In its description of the priests, the Torah discusses their unique status, one that differentiates them from ordinary people. In order to sanctify their particular role, limitations are placed on their appearance and on their participation in certain aspects of the Jewish life cycle such as marriage and burial. Only two chapters before this, the entire Jewish nation is also ennobled with the task of being holy, in this case without any limitations: ‘Be holy, for I, the Lord your God, am holy’ (Lev. 19:2). Here, the Jewish people are clearly instructed to be holy, and to emulate the holiness of God, which is by definition limitless.

It is therefore strange that just two chapters later the Torah presents the priests with a subtly different message: ‘They shall be holy to their God and they shall not desecrate the name of their God; for the fire offerings of God, the food of their God they offer, so they must remain holy’ (Lev. 21:6). This unique command to the priests alone contains the additional requirement of directing their holiness ‘to God’ and predicates the command on their Temple service. What is different about this command and the one that the entire nation received?

Every individual deserves to be treated with dignity. As it says in Tractate Avot, ‘Who is considered to be respectful? He who respects all the creations’ (Mishna, Tractate Avot 4:1). Beyond this elementary level of respect, however, individuals in certain roles are treated with additional levels of deference. One can be worthy of respect, for example, if born into a position of nobility or royalty, or one can earn esteem through noteworthy achievements.

While the Jewish people are inherently holy and are commanded to behave in a manner that reflects being created in the image of God, the priests hold an elevated status, which is suggested by the restrictions placed upon their behaviour. They play the unique role of the ambassadors of God to the Jewish people, and the ambassadors of the Jewish people to God. Therefore, they are not only afforded a higher level of respect and commanded to behave accordingly, but the manner in which they receive this command is distinct from the previous generic command of holiness communicated to the nation as a whole.

 

However, since this command and its details are designed to make the Jewish people view the priests as distinct and special, the Torah is wary that the priests will begin to think too highly of themselves. According to the Netziv, the stipulation ‘to God’ is added to remind the priests that their greatness derives from God and exists in a specific context, and therefore they should not let it make them arrogant (Ha’Emek Davar and Harchev Davar on Leviticus 21:6). Their greatness is a responsibility, not a privilege. It is a duty that comes with their position and should not cause them to think of themselves as better than the rest of the people, but rather should simply be expressed through their different role.

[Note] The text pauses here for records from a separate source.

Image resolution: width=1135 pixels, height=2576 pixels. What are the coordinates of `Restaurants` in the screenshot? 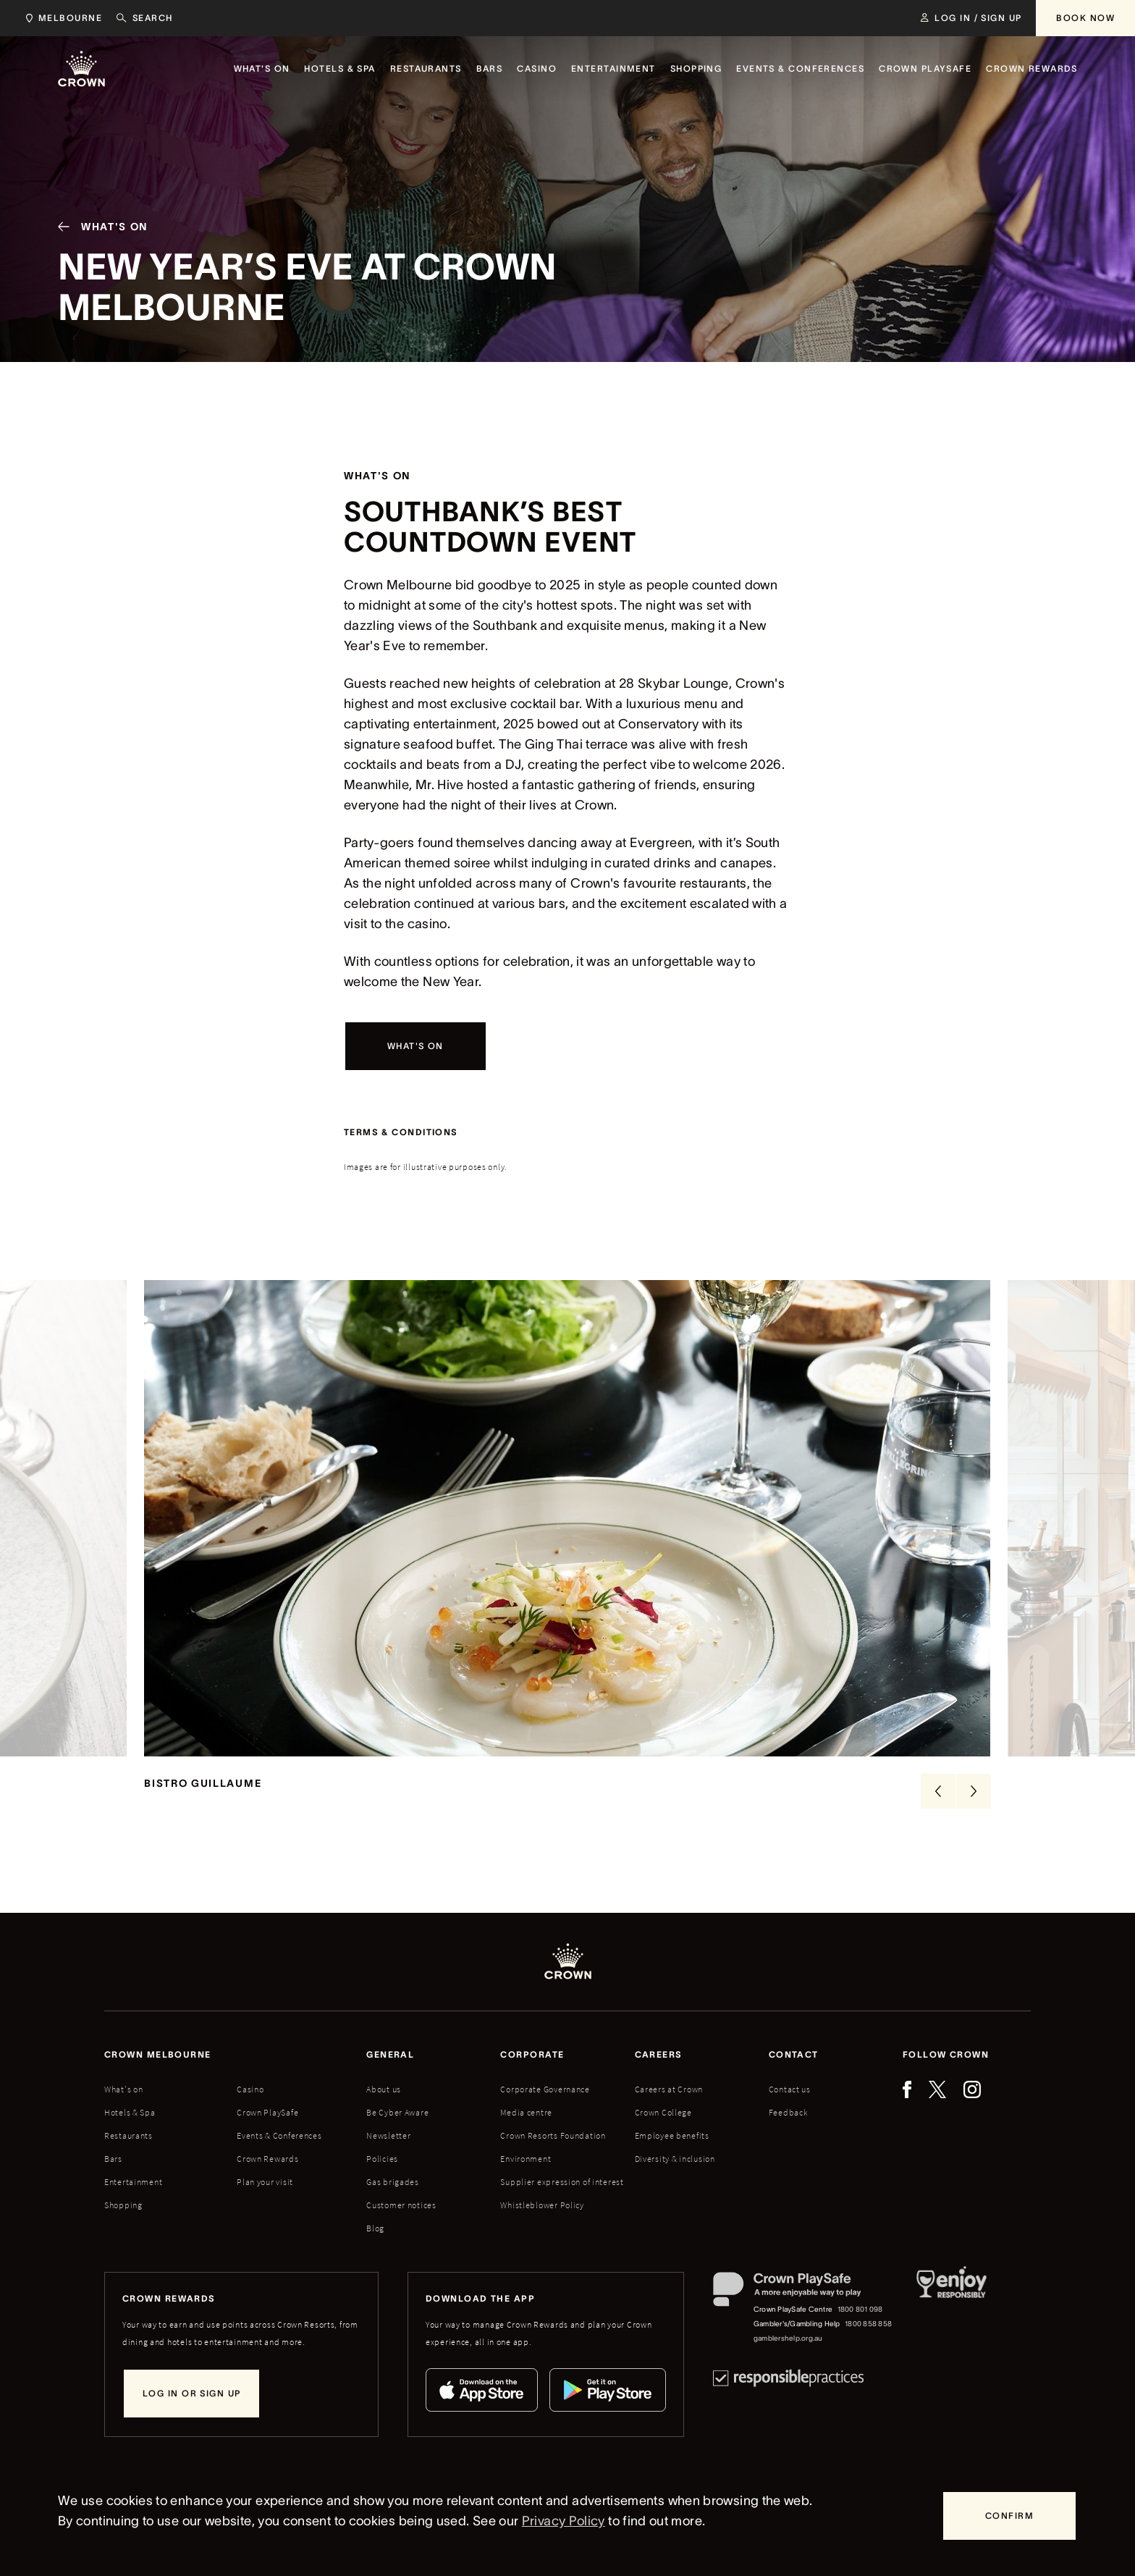 It's located at (128, 2135).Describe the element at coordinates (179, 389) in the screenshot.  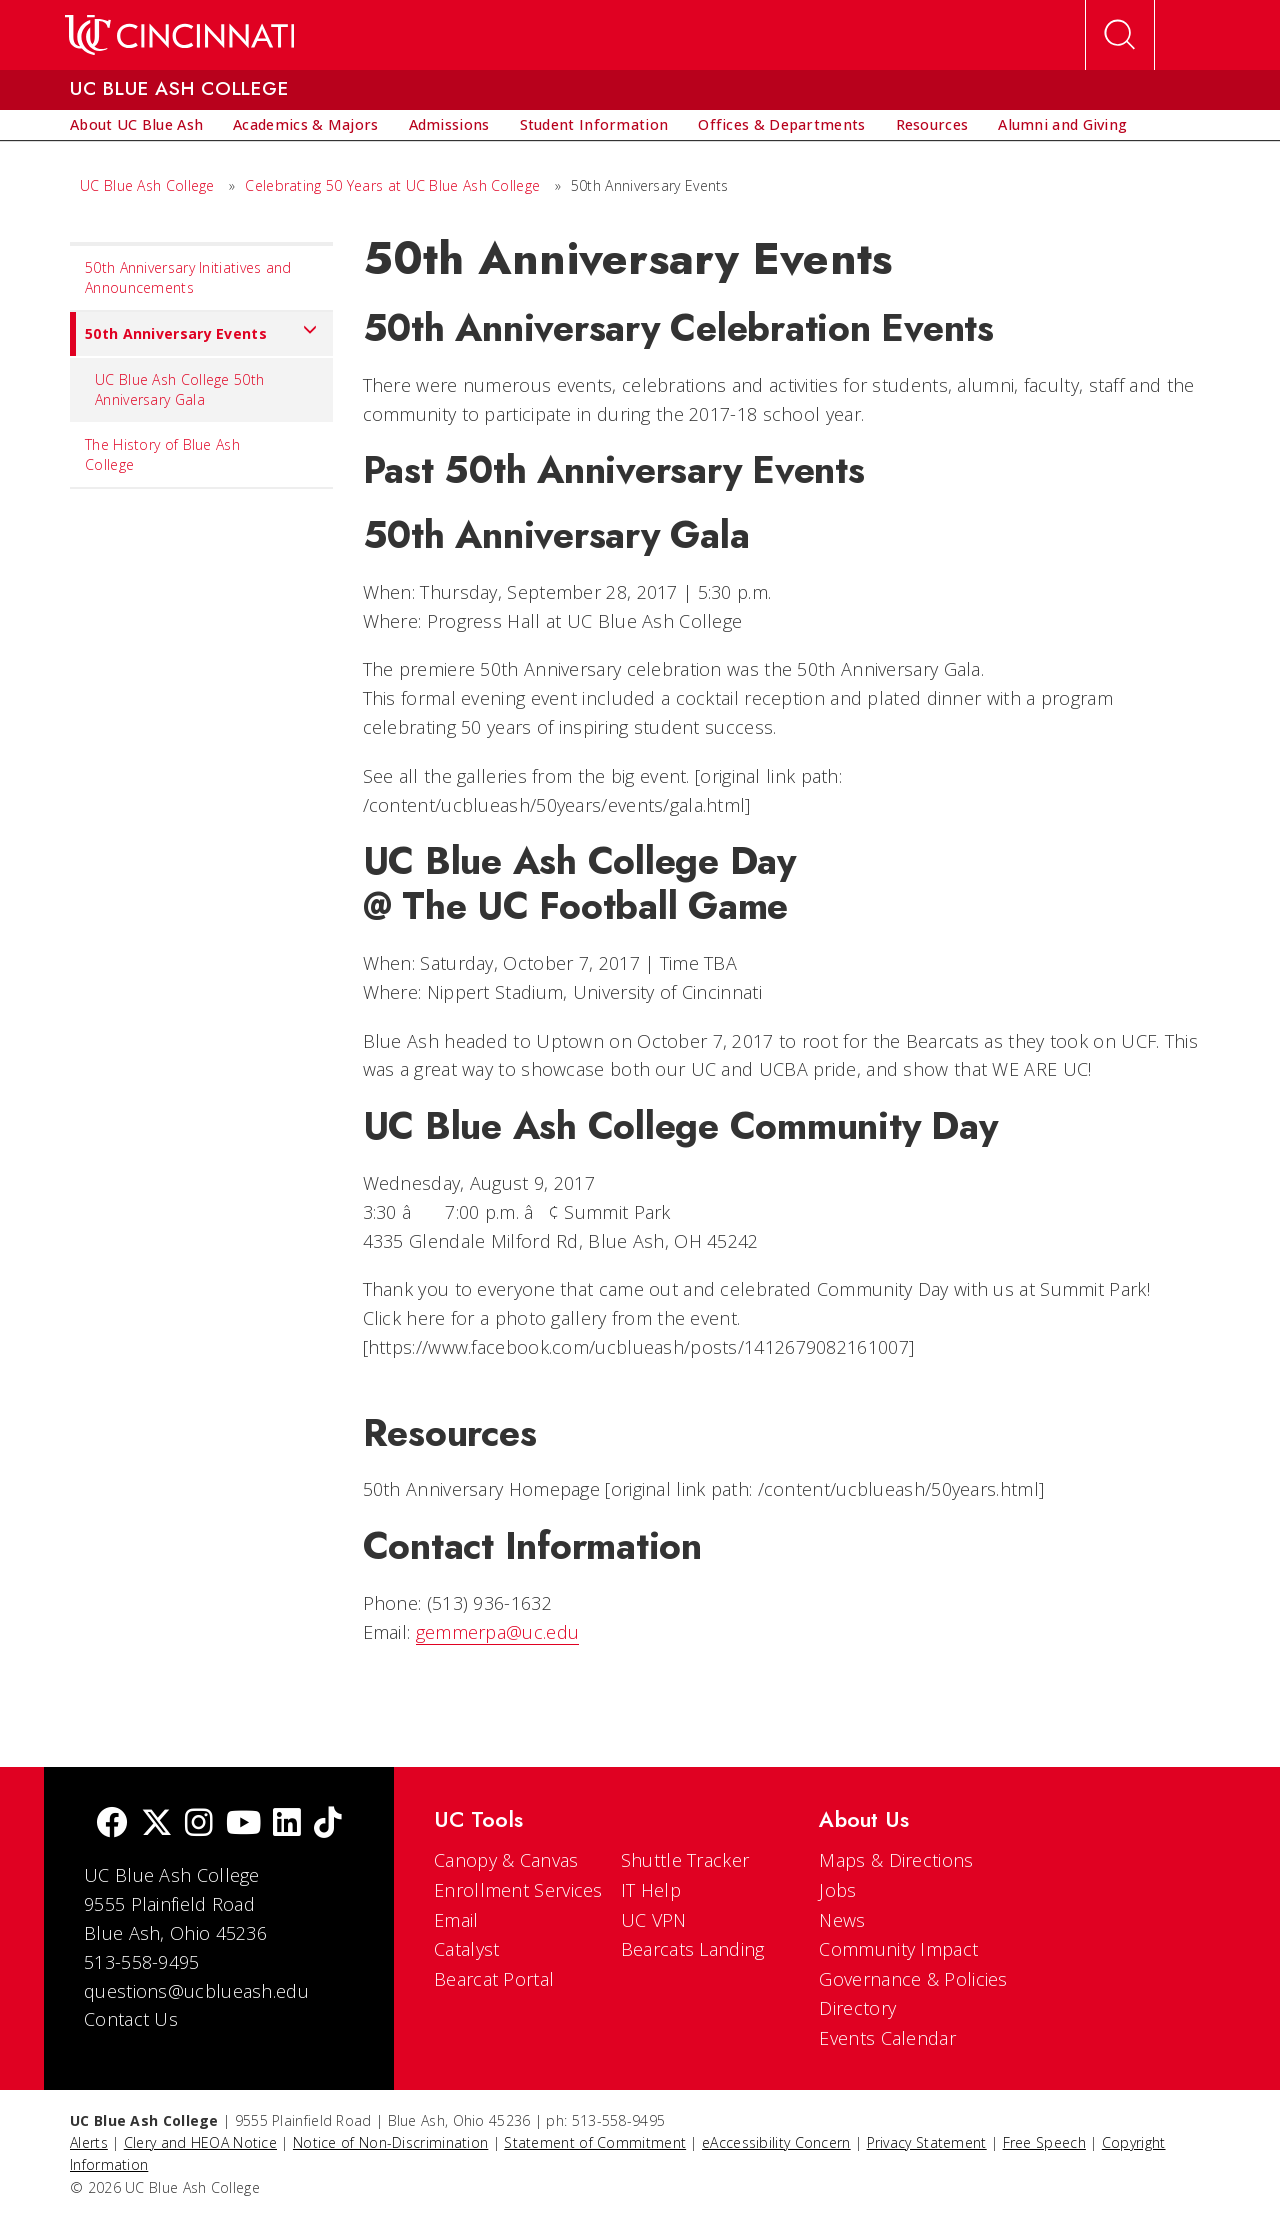
I see `UC Blue Ash College 50th Anniversary Gala [menuitem]` at that location.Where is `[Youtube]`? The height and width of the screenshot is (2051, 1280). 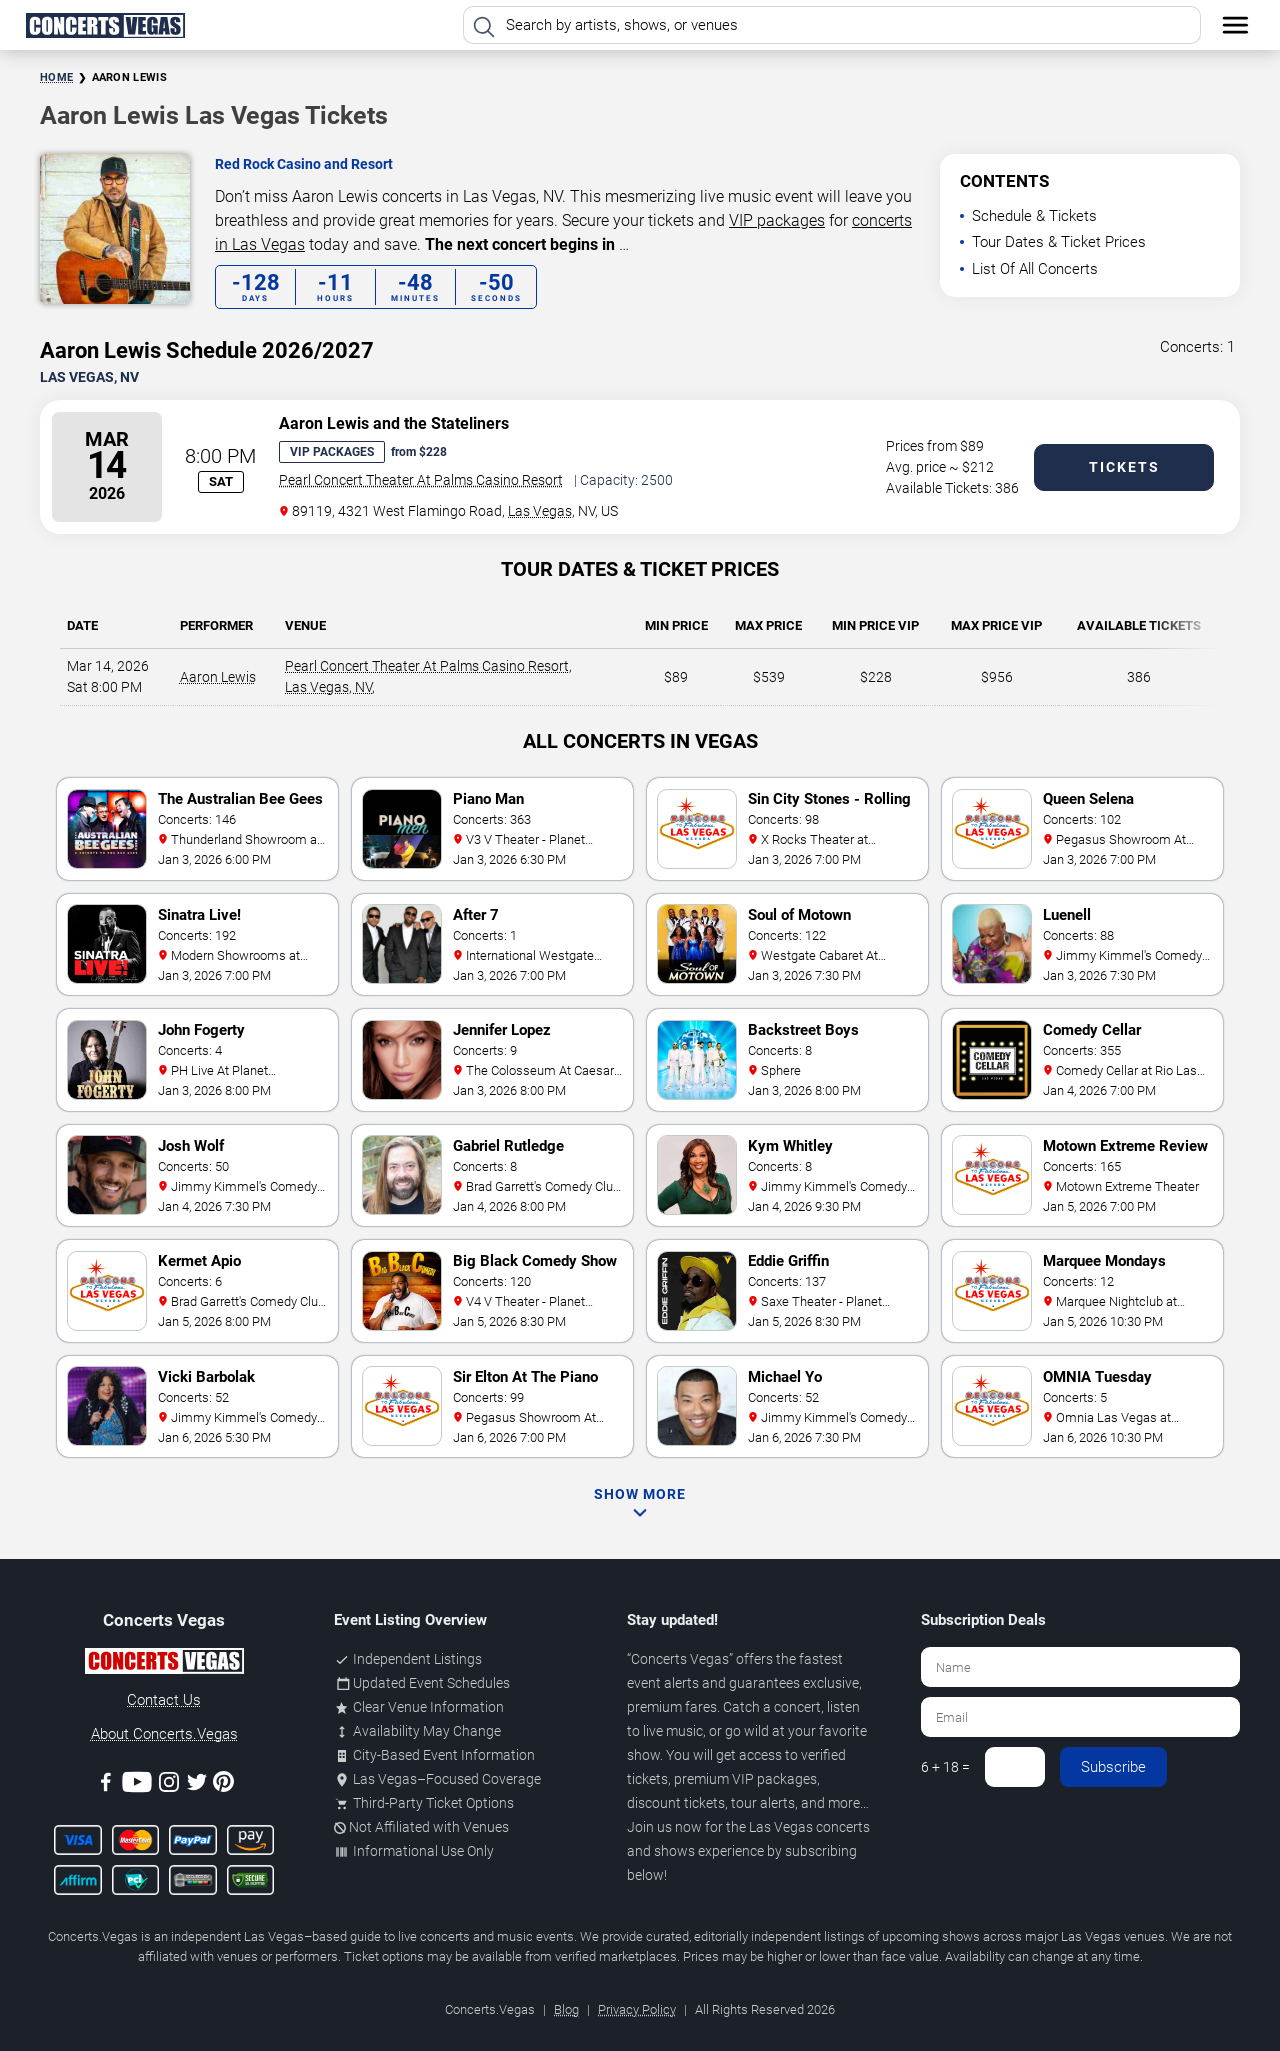 [Youtube] is located at coordinates (137, 1785).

Many of us, at some point in our lives, find ourselves in some type of position of authority that legitimately commands extra respect, whether it is as a youth counsellor, a manager in the professional context, a parent or a communal leader. The manner in which the obligation of holiness is communicated to the priests is a constant reminder to us that when placed in a position of authority, one should utilise this role to better the situations of those around us, to support them and promote them, rather than to feed one’s own ego. We should constantly endeavour to balance the source and purpose of the respect that we receive, and to carry authority with humility.

As the ‘chosen people’ (Deut. 14:2), Jews are sometimes accused of thinking that they are superior to others. Like the priests, who need to be aware that their holiness is specifically directed towards God and the Temple service, we too must realise that we are a ‘nation of priest-teachers – a holy nation’ (Ibid.; Ex. 19:6). Charged by the source of holiness, God Himself, our task is to redeem the fractured world that we live in by being a ‘light unto the nations’ (Isaiah 49:6) through living and breathing moral righteousness without ever letting ourselves fall into the trap of self-righteousness.